MIT is not primarily in the transportation business, and prioritizes employee satisfaction. So intensive focus groups were then conducted with all MIT employees invited to participate. These focus groups reinforced the conclusion from the survey analysis that employees would respond favorably to more options, particularly if the incentives were positive (“carrots” not “sticks”). Experiments were organized with the MBTA’s cooperation to test the actual behavior of about 1,000 employees with the CharlieCard chip embedded in their identity cards.
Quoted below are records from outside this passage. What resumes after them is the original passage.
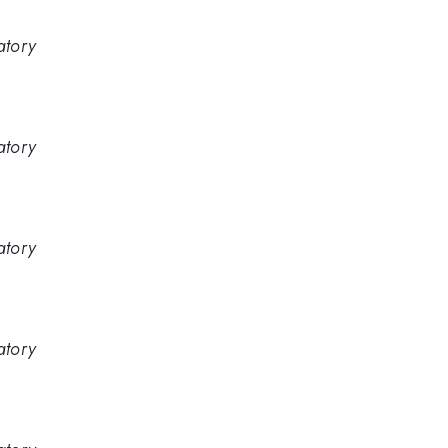
atory
atory
atory
atory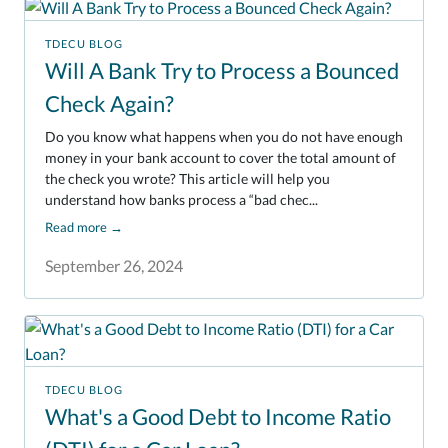
TDECU BLOG
Will A Bank Try to Process a Bounced
Check Again?
Do you know what happens when you do not have enough
money in your bank account to cover the total amount of
the check you wrote? This article will help you
understand how banks process a “bad chec...
Read more
→
September 26, 2024
TDECU BLOG
What's a Good Debt to Income Ratio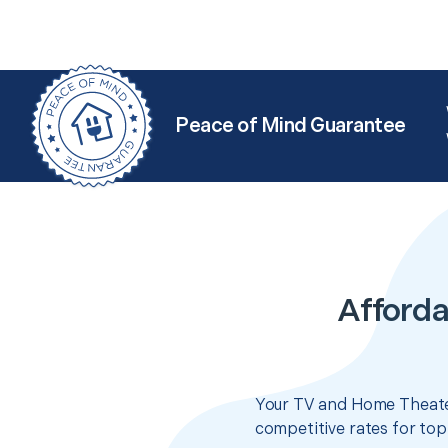
Peace of Mind Guarantee
Afforda
Your TV and Home Theater
competitive rates for top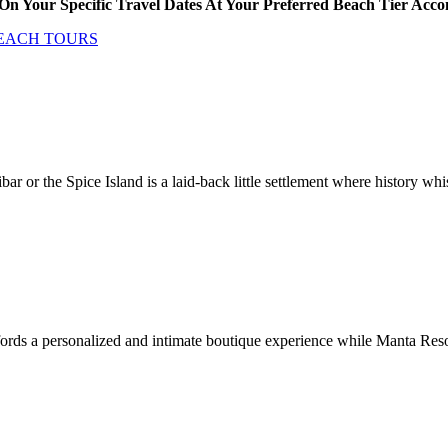
On Your Specific Travel Dates At Your Preferred Beach Tier Ac
BEACH TOURS
bar or the Spice Island is a laid-back little settlement where history w
s a personalized and intimate boutique experience while Manta Resort i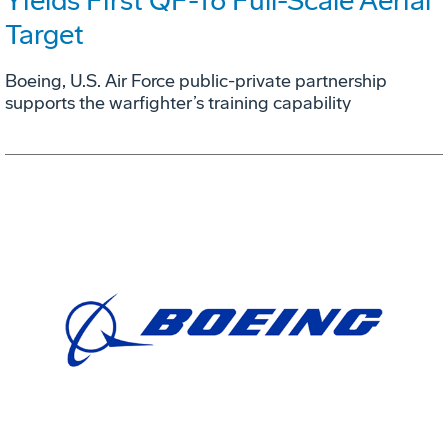
Yields First QF-16 Full-Scale Aerial
Target
Boeing, U.S. Air Force public-private partnership
supports the warfighter’s training capability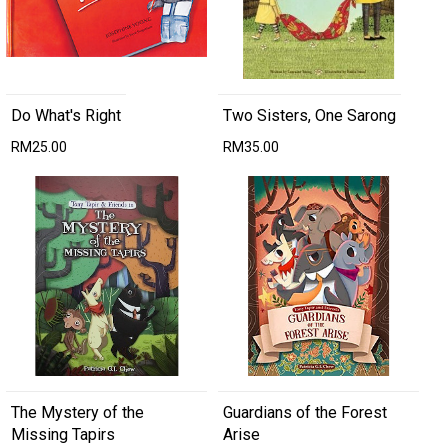
Do What's Right
Two Sisters, One Sarong
RM25.00
RM35.00
The Mystery of the
Guardians of the Forest
Missing Tapirs
Arise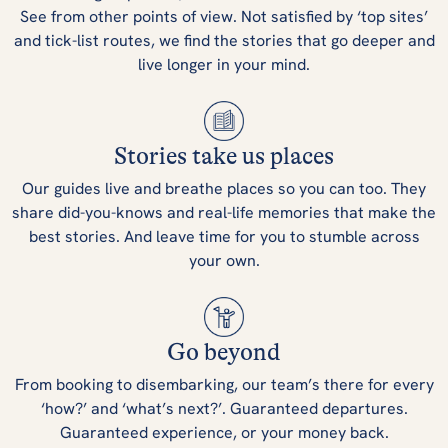
See from other points of view. Not satisfied by ‘top sites’
and tick-list routes, we find the stories that go deeper and
live longer in your mind.
Stories take us places
Our guides live and breathe places so you can too. They
share did-you-knows and real-life memories that make the
best stories. And leave time for you to stumble across
your own.
Go beyond
From booking to disembarking, our team’s there for every
‘how?’ and ‘what’s next?’. Guaranteed departures.
Guaranteed experience, or your money back.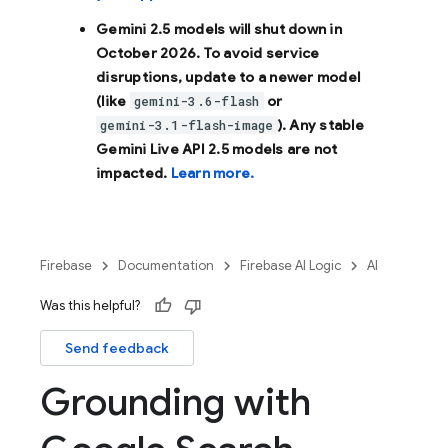
Gemini 2.5 models will shut down in
October 2026
. To avoid service
disruptions, update to a newer model
(like
or
gemini-3.6-flash
). Any stable
gemini-3.1-flash-image
Gemini Live API 2.5 models are not
impacted.
Learn more.
Firebase
Documentation
Firebase AI Logic
AI
Was this helpful?
Send feedback
Grounding with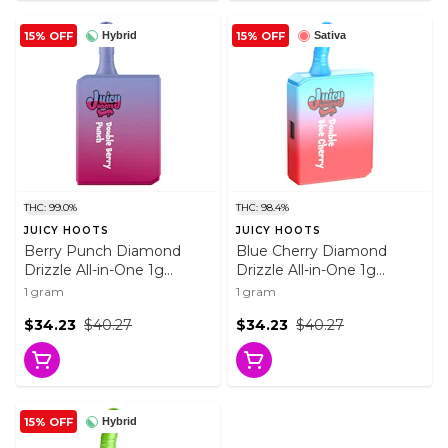
15% OFF
15% OFF
Hybrid
Sativa
THC: 99.0%
THC: 98.4%
JUICY HOOTS
JUICY HOOTS
Berry Punch Diamond
Blue Cherry Diamond
Drizzle All-in-One 1g
Drizzle All-in-One 1g
Disposable Pens
Disposable Pens
1 gram
1 gram
$34.23
$40.27
$34.23
$40.27
15% OFF
Hybrid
Another Master of Science in Transportation thesis, conducted by Dianne Kamfonik, identifies the positive revenue consequence for MBTA resulting from employer subsidies of transit pass programs. This information helped to design a “win-win-win” program where the MBTA, MIT employees, and MIT will all gain from a new employee transit pass structure. More recently, a thesis by Matthew Hartnett, uses the availability of fine grained data available from the CharlieCard and commuter surveys over a period of 10 years to analyze the outcomes of the pilot program, which further verified the incentive to shift mode to transit provided by the “mobility pass”. Matthew even identifies what appears to be a slight reduction in automobile ownership by employees, providing environmental benefits from reduction of auto dependency generally.
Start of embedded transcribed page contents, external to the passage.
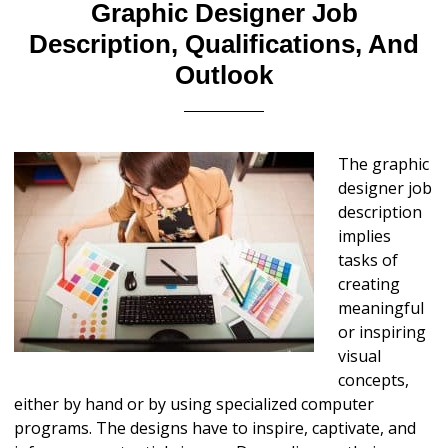
Graphic Designer Job
Description, Qualifications, And
Outlook
The graphic
designer job
description
implies
tasks of
creating
meaningful
or inspiring
visual
concepts,
either by hand or by using specialized computer
programs. The designs have to inspire, captivate, and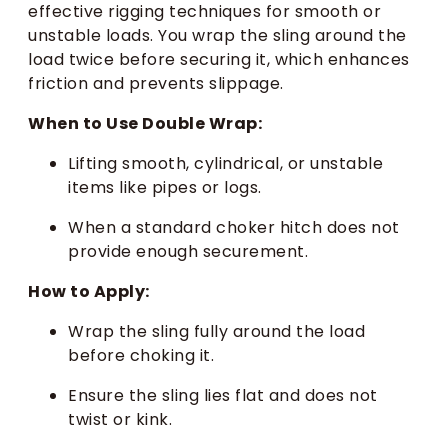
effective rigging techniques for smooth or
unstable loads. You wrap the sling around the
load twice before securing it, which enhances
friction and prevents slippage.
When to Use Double Wrap:
Lifting smooth, cylindrical, or unstable
items like pipes or logs.
When a standard choker hitch does not
provide enough securement.
How to Apply:
Wrap the sling fully around the load
before choking it.
Ensure the sling lies flat and does not
twist or kink.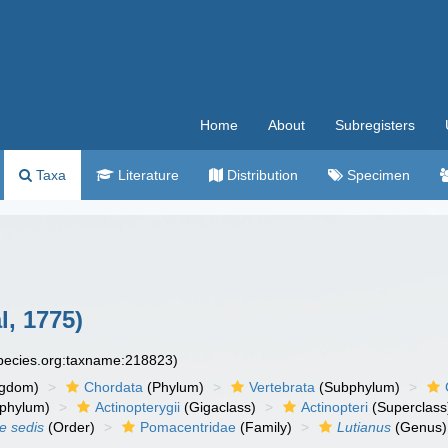
Home
About
Subregisters
Taxa
Literature
Distribution
Specimen
l, 1775)
species.org:taxname:218823)
ngdom)
Chordata
(Phylum)
Vertebrata
(Subphylum)
phylum)
Actinopterygii
(Gigaclass)
Actinopteri
(Superclass
ae sedis
(Order)
Pomacentridae
(Family)
Lutianus
(Genus)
All of this intensive interaction and pilot testing with the MBTA has enjoyed the strong support of the MBTA, and most recently, Secretary of Transportation Stephanie Pollack. The research was funded through the “Cambridge Living Laboratory” program sponsored by the University Transportation Center transit research program and a Federal Highway Administration grant overseen by John Attanucci of the MIT CEE Transit Lab. But some of the early insights about the potential role of employers in shaping commuter preferences goes back to the insights of MIT Professors Alan Altshuler and Daniel Roos in the 1970s. The potential to replicate and expand on this expertise with other major employers will continue to be examined by John Attanucci and Professor Jinhua Zhao of DUSP as an example of mutual nudging of behavior requiring collaboration by the MBTA, major employers, and their employees.
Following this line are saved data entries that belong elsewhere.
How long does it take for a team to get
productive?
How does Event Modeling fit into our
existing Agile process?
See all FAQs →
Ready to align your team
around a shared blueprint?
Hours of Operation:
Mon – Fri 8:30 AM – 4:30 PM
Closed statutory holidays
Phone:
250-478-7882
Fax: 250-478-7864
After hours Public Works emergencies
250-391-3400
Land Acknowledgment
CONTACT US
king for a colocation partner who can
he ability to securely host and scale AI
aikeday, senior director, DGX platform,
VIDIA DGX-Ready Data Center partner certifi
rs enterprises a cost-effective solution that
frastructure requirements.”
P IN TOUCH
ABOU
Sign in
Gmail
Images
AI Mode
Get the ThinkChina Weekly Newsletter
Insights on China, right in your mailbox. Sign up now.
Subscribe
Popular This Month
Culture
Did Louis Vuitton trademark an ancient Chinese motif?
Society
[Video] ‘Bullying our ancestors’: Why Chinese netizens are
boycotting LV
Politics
In conclusion, this is a really large and significant contribution by President Rafael Reif and Executive Vice President and Treasurer Israel Ruiz. It places MIT in the forefront of progressive employers taking direct action to improve the environment, and reduces negative externalities associated with driving, while securing the Institute’s core responsibilities as a university. The responsibility now shifts to the faculty and staff, to “think globally and act locally.” First, by taking advantage of the new incentive structure provided by the Institute to shift our travel patterns to drive less and use public transit more. This case should also inspire all of us to become active and engaged in Institute policy matters, and stick to it, as Professor Nigel Wilson and John Attanucci have in this case. With sound technical analysis and persistence, it is possible to move Institute policy towards socio-economic and environmental sustainability.